Fill() regression in 0.3.9 #19

slayoo · 2021-09-13T16:01:15Z

The following used to work up until 0.3.8 but fails with newer versions without any clear error message:

import ThrustRTC as T
v = T.device_vector("float", 10)
T.Fill(v, T.DVFloat(0.))

Here's a example on fresh Google Colab GPU runtime:

OK on 0.3.8:

fynv · 2021-09-24T10:25:34Z

I have an impression that 0.3.9 was a broken build which I uploaded to Pypi by accident. And Pypi doesn't allow me to overwrite such packages.

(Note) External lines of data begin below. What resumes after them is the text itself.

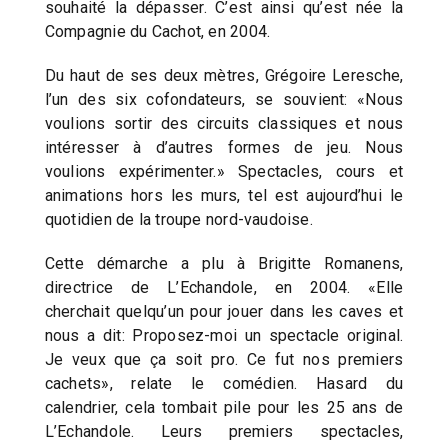
souhaité la dépasser. C’est ainsi qu’est née la
Compagnie du Cachot, en 2004.
Du haut de ses deux mètres, Grégoire Leresche,
l’un des six cofondateurs, se souvient: «Nous
voulions sortir des circuits classiques et nous
intéresser à d’autres formes de jeu. Nous
voulions expérimenter.» Spectacles, cours et
animations hors les murs, tel est aujourd’hui le
quotidien de la troupe nord-vaudoise.
Cette démarche a plu à Brigitte Romanens,
directrice de L’Echandole, en 2004. «Elle
cherchait quelqu’un pour jouer dans les caves et
nous a dit: Proposez-moi un spectacle original.
Je veux que ça soit pro. Ce fut nos premiers
cachets», relate le comédien. Hasard du
calendrier, cela tombait pile pour les 25 ans de
L’Echandole. Leurs premiers spectacles,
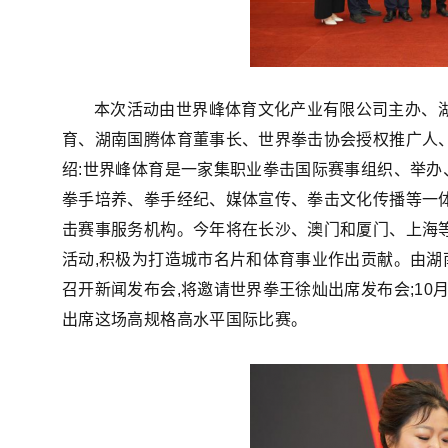
本次活动由世界峰体育文化产业有限公司主办、
育、湖南国腾体育董事长、世界拳击协会授权推广人、2
绍:世界峰体育是一家集职业拳击国际赛事组织、举
拳手培养、拳手经纪、媒体宣传、拳击文化传播等一
击赛事服务机构。今年将在长沙、澳门和厦门、上海
活动,积极为打造城市名片和体育事业作出贡献。由湖南国
召开新闻发布会,将邀请世界拳王徐灿出席发布会;10
出席这场高规格高水平国际比赛。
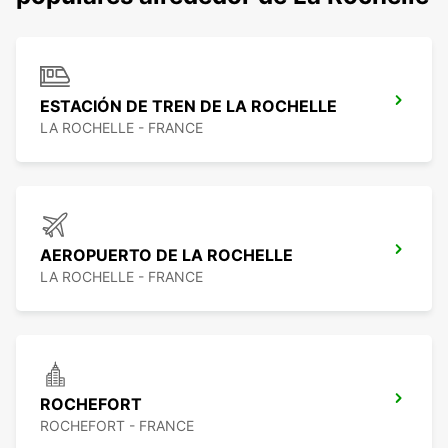
ESTACIÓN DE TREN DE LA ROCHELLE
LA ROCHELLE - FRANCE
AEROPUERTO DE LA ROCHELLE
LA ROCHELLE - FRANCE
ROCHEFORT
ROCHEFORT - FRANCE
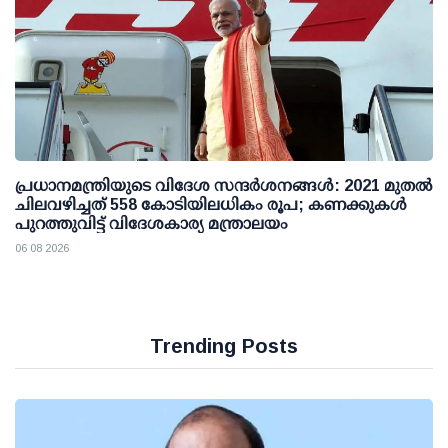
പ്രധാനമന്ത്രിയുടെ വിദേശ സന്ദർശനങ്ങൾ: 2021 മുതൽ
ചിലവഴിച്ചത് 558 കോടിയിലധികം രൂപ; കണക്കുകൾ
പുറത്തുവിട്ട് വിദേശകാര്യ മന്ത്രാലയം
06 08 2026
Trending Posts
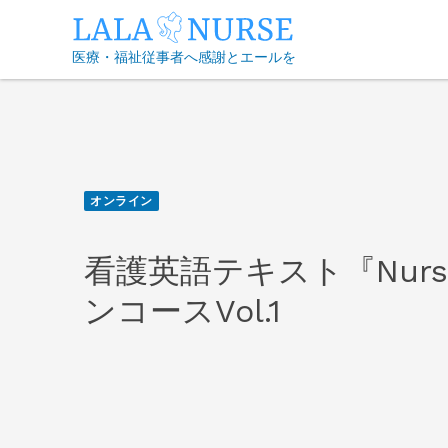
Skip
to
医療・福祉従事者へ感謝とエールを
content
オンライン
看護英語テキスト『Nursing
ンコースVol.1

slayoo · 2021-09-24T16:58:03Z

This problem happens in all versions starting with 0.3.9, 0.3.13 included:

fynv · 2021-09-25T05:40:13Z

Can't reproduce so far..

fynv · 2021-09-25T06:04:26Z

Try deleting the file "__ptx_cache__.db". Chance is that there's some broken ptx code.

slayoo · 2021-09-26T01:00:01Z

Thanks, found the file here on Colab: /content/__ptx_cache__.db but removing it does not change the behavior

fynv · 2021-09-26T02:32:24Z

There should be some detailed failure message printed through stdout from C code. But using Colab, you can't see it. We shall take a look if it is also reproduced in an enviroment where stdout is visible.

slayoo · 2021-09-26T03:35:03Z

got it by executing python through shell:

!python -c "import ThrustRTC as T; v = T.device_vector('float', 10); T.Fill(v, T.DVFloat(0.))"

full output:

header_of_structs.h:
1	

saxpy.cu:
1	#define DEVICE_ONLY
2	#include "cstdint"
3	#include "cfloat"
4	#include "cuComplex.h"
5	#include "built_in.h"
6	#include "header_of_structs.h"
7	__device__ float _test;
8	

Errors:
nvrtc: error: invalid value for --gpu-architecture (-arch)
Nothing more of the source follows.